The rest of the calculations for SuperLOTTO Plus should be routine. It is a matter to deciding how many to choose from the 5 winning numbers, how many to choose from the 42 non-winning numbers as well as how many to choose from the 1 winning Mega number and how many to choose from the 26 non-winning Mega numbers.

Any 3 of 5
\displaystyle \begin{aligned}(10) \ \ \ \ \ \frac{\displaystyle \binom{5}{3} \ \binom{42}{2} \ \binom{1}{0} \ \binom{26}{1}}{\displaystyle \binom{47}{5} \times \binom{27}{1}}&=\frac{10 \times 861 \times 1 \times 26}{41416353} \\&=\frac{1}{185.0100643} \\&\text{ } \\&=\text{1 out of 185} \end{aligned}

Any 2 of 5 and Mega
\displaystyle \begin{aligned}(11) \ \ \ \ \ \frac{\displaystyle \binom{5}{2} \ \binom{42}{3} \ \binom{1}{1} \ \binom{26}{0}}{\displaystyle \binom{47}{5} \times \binom{27}{1}}&=\frac{10 \times 11480 \times 1 \times 1}{41416353} \\&=\frac{1}{360.7696254} \\&\text{ } \\&=\text{1 out of 361} \end{aligned}

Any 1 of 5 and Mega
\displaystyle \begin{aligned}(12) \ \ \ \ \ \frac{\displaystyle \binom{5}{1} \ \binom{42}{4} \ \binom{1}{1} \ \binom{26}{0}}{\displaystyle \binom{47}{5} \times \binom{27}{1}}&=\frac{5 \times 111930 \times 1 \times 1}{41416353} \\&=\frac{1}{74.00402573} \\&\text{ } \\&=\text{1 out of 74} \end{aligned}

None of 5 only Mega
\displaystyle \begin{aligned}(13) \ \ \ \ \ \frac{\displaystyle \binom{5}{0} \ \binom{42}{5} \ \binom{1}{1} \ \binom{26}{0}}{\displaystyle \binom{47}{5} \times \binom{27}{1}}&=\frac{1 \times 850668 \times 1 \times 1}{41416353} \\&=\frac{1}{48.68685903} \\&\text{ } \\&=\text{1 out of 49} \end{aligned}

____________________________________________________
Mega Millions

The following are a playslip, a sample ticket and the winning odds of the game of Mega Millions.

Figure 7

Figure 8

Figure 9

Based on the playslip (Figure 7), the player chooses 5 numbers from 1 to 56. The player also chooses an additional number called a Mega number from 1 to 46. To win the top prize, there must be a match between the player’s 5 selections and the 5 winning numbers as well as a match between the player’s Mega number and the winning Mega number. The calculation of the odds indicated in Figure 9 are left as exercises.
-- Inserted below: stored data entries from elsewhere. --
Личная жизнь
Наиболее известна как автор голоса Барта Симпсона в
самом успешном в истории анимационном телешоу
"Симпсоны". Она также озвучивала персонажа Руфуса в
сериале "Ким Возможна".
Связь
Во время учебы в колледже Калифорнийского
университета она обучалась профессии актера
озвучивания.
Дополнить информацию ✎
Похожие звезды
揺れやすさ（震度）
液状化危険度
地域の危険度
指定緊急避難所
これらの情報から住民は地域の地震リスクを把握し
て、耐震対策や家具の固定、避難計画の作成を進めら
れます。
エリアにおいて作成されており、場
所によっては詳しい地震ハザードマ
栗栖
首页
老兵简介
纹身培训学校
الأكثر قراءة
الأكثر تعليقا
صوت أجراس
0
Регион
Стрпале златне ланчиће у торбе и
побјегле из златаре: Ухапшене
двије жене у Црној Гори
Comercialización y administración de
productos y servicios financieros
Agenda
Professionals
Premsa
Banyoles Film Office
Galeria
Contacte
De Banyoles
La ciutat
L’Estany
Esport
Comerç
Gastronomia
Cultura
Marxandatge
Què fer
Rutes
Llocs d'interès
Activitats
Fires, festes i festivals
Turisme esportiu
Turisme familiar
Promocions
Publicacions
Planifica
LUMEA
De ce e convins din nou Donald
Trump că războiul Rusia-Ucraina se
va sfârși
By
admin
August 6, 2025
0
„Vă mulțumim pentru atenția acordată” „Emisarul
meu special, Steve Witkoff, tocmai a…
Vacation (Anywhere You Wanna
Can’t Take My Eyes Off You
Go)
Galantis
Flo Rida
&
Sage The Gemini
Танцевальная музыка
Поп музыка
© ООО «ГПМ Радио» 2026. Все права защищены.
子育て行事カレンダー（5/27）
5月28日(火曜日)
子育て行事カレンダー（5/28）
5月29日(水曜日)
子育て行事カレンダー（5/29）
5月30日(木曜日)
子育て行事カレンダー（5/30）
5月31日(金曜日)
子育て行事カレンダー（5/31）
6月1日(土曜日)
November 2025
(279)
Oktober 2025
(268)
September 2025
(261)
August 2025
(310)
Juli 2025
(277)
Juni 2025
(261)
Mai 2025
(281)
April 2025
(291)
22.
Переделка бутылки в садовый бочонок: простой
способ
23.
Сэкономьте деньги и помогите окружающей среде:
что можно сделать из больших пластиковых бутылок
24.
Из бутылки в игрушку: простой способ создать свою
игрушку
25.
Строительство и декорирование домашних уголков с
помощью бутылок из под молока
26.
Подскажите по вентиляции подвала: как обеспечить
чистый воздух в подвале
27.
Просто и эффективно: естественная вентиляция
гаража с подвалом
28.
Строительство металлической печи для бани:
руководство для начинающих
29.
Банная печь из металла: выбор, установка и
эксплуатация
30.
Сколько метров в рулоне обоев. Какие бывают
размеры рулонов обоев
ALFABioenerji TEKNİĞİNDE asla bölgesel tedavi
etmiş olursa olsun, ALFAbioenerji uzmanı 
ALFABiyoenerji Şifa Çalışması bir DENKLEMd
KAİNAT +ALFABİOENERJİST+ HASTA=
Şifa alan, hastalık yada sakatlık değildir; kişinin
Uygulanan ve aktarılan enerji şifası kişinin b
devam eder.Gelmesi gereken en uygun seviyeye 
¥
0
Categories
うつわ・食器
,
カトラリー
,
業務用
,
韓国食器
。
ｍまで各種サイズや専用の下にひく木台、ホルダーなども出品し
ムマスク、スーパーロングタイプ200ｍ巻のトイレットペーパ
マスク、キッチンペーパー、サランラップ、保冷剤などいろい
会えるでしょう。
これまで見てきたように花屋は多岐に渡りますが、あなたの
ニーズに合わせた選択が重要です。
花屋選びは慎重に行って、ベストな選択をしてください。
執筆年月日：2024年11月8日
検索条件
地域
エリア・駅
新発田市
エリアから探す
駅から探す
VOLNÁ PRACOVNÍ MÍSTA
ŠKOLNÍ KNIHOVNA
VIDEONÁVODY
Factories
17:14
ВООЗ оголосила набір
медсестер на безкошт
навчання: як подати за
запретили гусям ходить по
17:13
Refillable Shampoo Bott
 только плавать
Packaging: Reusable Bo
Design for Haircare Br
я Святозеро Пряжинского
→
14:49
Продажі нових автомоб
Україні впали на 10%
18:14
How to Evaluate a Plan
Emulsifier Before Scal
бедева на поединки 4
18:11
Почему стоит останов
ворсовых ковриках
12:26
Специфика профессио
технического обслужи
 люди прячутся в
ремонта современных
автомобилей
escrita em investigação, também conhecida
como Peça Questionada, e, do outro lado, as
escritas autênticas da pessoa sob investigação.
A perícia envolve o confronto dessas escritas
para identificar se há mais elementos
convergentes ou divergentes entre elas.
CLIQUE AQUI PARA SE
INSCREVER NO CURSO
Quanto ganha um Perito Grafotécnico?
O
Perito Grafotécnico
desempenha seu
# Picking Two Types of Binomial Trials

We motivate the discussion with the following example. The notation $W \sim \text{binom}(n,p)$ denotes the statement that $W$ has a binomial distribution with parameters $n$ and $p$. In other words, $W$ is the number of successes in a sequence of $n$ independent Bernoulli trials where $p$ is the probability of success in each trial.

Example 1
Suppose that a student took two multiple choice quizzes in a course for probability and statistics. Each quiz has 5 questions. Each question has 4 choices and only one of the choices is correct. Suppose that the student answered all the questions by pure guessing. Furthermore, the two quizzes are independent (i.e. results of one quiz will not affect the results of the other quiz). Let $X$ be the number of correct answers in the first quiz and $Y$ be the number of correct answers in the second quiz. Suppose the student was told by the instructor that she had a total of 4 correct answers in these two quizzes. What is the probability that she had 3 correct answers in the first quiz?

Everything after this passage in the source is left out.